# px4 compact and defense ammo - 9mm



## ACVinman (May 24, 2013)

I love my px4c- 9mm and i have never had a problem with feed jams until today i bought a box of Liberty USM4 9mm ammo and took 10 rounds to test at my local range. it is very accurate but jams every time. i could not get it to cycle and feed even once. Has anyone had similar problems?


----------



## denner (Jun 3, 2011)

I myself would not shoot 50-55 grain projectiles in 9mm, perhaps in .32 but I generally prefer 60 grain on up in .32. Evidently this ammo does not have enough umph to cycle the pistol. I'd just forget the stuff and shoot nothing lighter than 115 grain ammo.


----------



## denner (Jun 3, 2011)

On a further note, some ballistic experts in the field consider this type of ammo as "gimmick ammo" and to steer clear as such for a personal defense round. I would suspect some serious lack of penetration issues.


----------



## ACVinman (May 24, 2013)

denner said:


> I myself would not shoot 50-55 grain projectiles in 9mm, perhaps in .32 but I generally prefer 60 grain on up in .32. Evidently this ammo does not have enough umph to cycle the pistol. I'd just forget the stuff and shoot nothing lighter than 115 grain ammo.

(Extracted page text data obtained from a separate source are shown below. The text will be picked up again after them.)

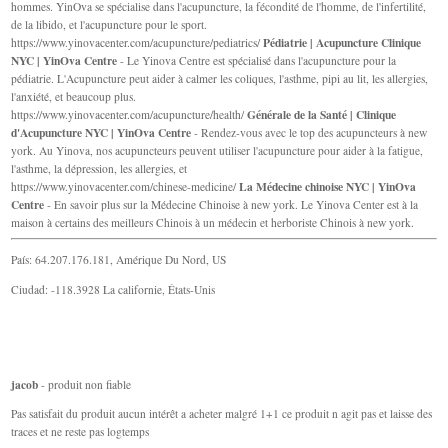
hommes. YinOva se spécialise dans l'acupuncture, la fécondité de l'homme, de l'infertilité,
de la libido, et l'acupuncture pour le sport.
Pédiatrie | Acupuncture Clinique
https://www.yinovacenter.com/acupuncture/pediatrics/
NYC | YinOva Centre
- Le Yinova Centre est spécialisé dans l'acupuncture pour la
pédiatrie. L'Acupuncture peut aider à calmer les coliques, l'asthme, pipi au lit, les allergies,
l'anxiété, et beaucoup plus.
Générale de la Santé | Clinique
https://www.yinovacenter.com/acupuncture/health/
d'Acupuncture NYC | YinOva Centre
- Rendez-vous avec le top des acupuncteurs à new
york. Au Yinova, nos acupuncteurs peuvent utiliser l'acupuncture pour aider à la fatigue,
l'asthme, la dépression, les allergies, et
La Médecine chinoise NYC | YinOva
https://www.yinovacenter.com/chinese-medicine/
Centre
- En savoir plus sur la Médecine Chinoise à new york. Le Yinova Center est à la
maison à certains des meilleurs Chinois à un médecin et herboriste Chinois à new york.
País: 64.207.176.181, Amérique Du Nord, US
Ciudad: -118.3928 La californie, États-Unis
jacob
- produit non fiable
Pas satisfait du produit aucun intérêt a acheter malgré 1+1 ce produit n agit pas et laisse des
traces et ne reste pas logtemps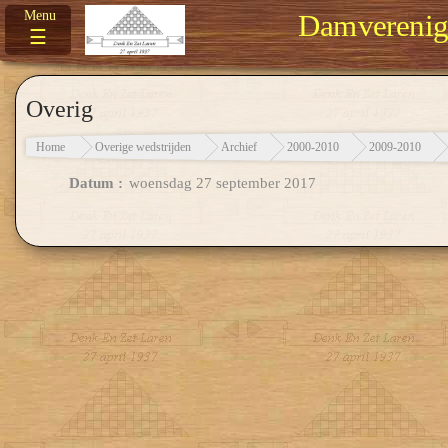
Damverenigi
☰
Overig
Home
Overige wedstrijden
Archief
2000-2010
2009-2010
Datum :
woensdag 27 september 2017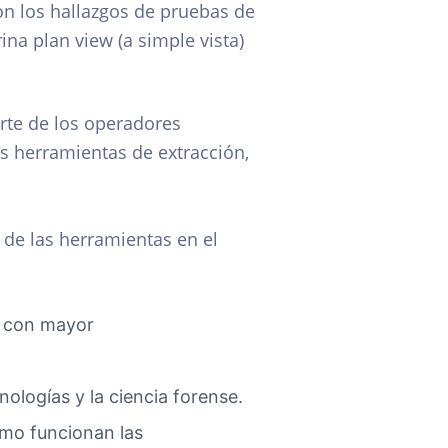
on los hallazgos de pruebas de
rina plan view (a simple vista)
arte de los operadores
as herramientas de extracción,
 de las herramientas en el
os con mayor
nologías y la ciencia forense.
mo funcionan las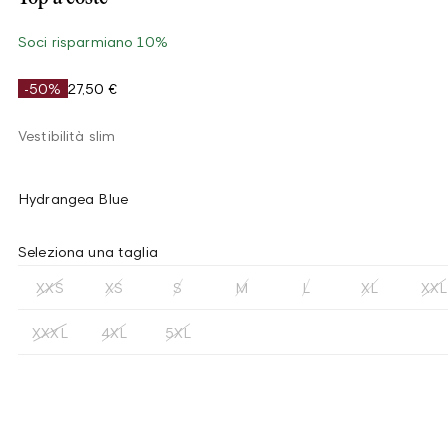
Soci risparmiano 10%
-50%
27,50 €
Vestibilità slim
Hydrangea Blue
Seleziona una taglia
XXS
XS
S
M
L
XL
XXL
XXXL
4XL
5XL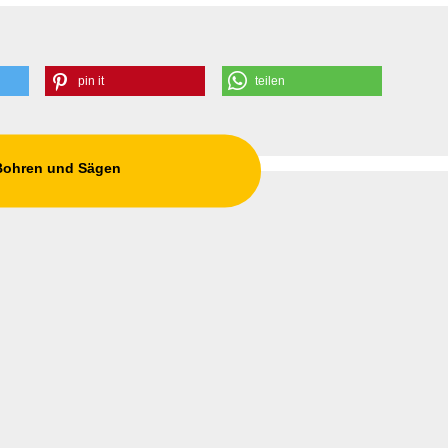
pin it
teilen
 Bohren und Sägen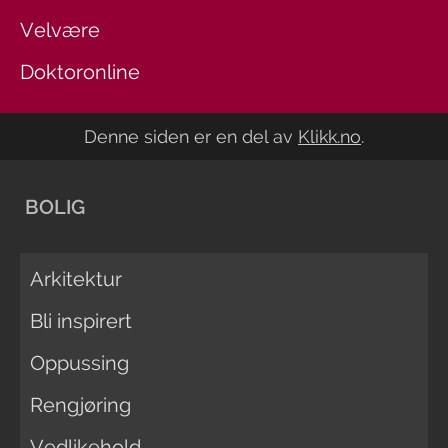
Velvære
Doktoronline
Denne siden er en del av
Klikk.no
.
BOLIG
Arkitektur
Bli inspirert
Oppussing
Rengjøring
Vedlikehold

I think you are right. it was my first experience with this type of ammo. i guess i have to experiment till i get the right feel and accuracy in a hollow point round. unfortunately thats a costly endeavor at todays prices....


----------



## high pockets (Apr 25, 2011)

ACVinman said:


> I think you are right. it was my first experience with this type of ammo. i guess i have to experiment till i get the right feel and accuracy in a hollow point round. unfortunately thats a costly endeavor at todays prices....


Yes, it's a costly experiment; but not nearly as costly as trying to use that round as a self-defense round!


----------



## ACVinman (May 24, 2013)

too true...thanks


----------



## denner (Jun 3, 2011)

AC: I'll name a few you should be on the look out for including; Speer Goldot 124+P, or 147 grain, Winchester Ranger 147, Winchester PDX1 147, Federal HST 147, Hornady Critical Duty 135+p, to name just a very few. They will all work and shoot accurate for you. I use to be a high energy 115 grain +p user, but since the advent of the latest and greatest in the 147's that's where I am. In my Px4 compact it shoots accurate w/ anything I feed it from FMJ NATO to wallyworld range ammo.


----------



## Tuefelhunden (Nov 20, 2006)

+1
I wouldn't shoot anything below 115 gr worrying mainly about not enough umph to fully cycle.

115 gr and up name brand quality ammo this should not happen or at least very infrequently. In the current scarce ammo times we shooters reside I can certainly understand shooting what we can scrounge up and personally wouldn't sweat the occasional bobble out of less than top shelf supply.

I recently tested my Nano, PX4 C and PX4 Inox with both ball and HP ammo in 115, 124, and 147 gr flavors. All brand name good stuff but I wanted to do a mini test for ammo type and grain sensitivity. Far from a 100% comprehensive test but I had flawless results with Hornady, Speer GD's, Win. Ranger, UMC and Remington. I fully expected that out of the full size but the Compact and especially the Nano impressed me. I generally prefer 147 grain or 124 +P as well but it is nice to know my Beretta's will do just fine on a variety diet as necessary.

T


----------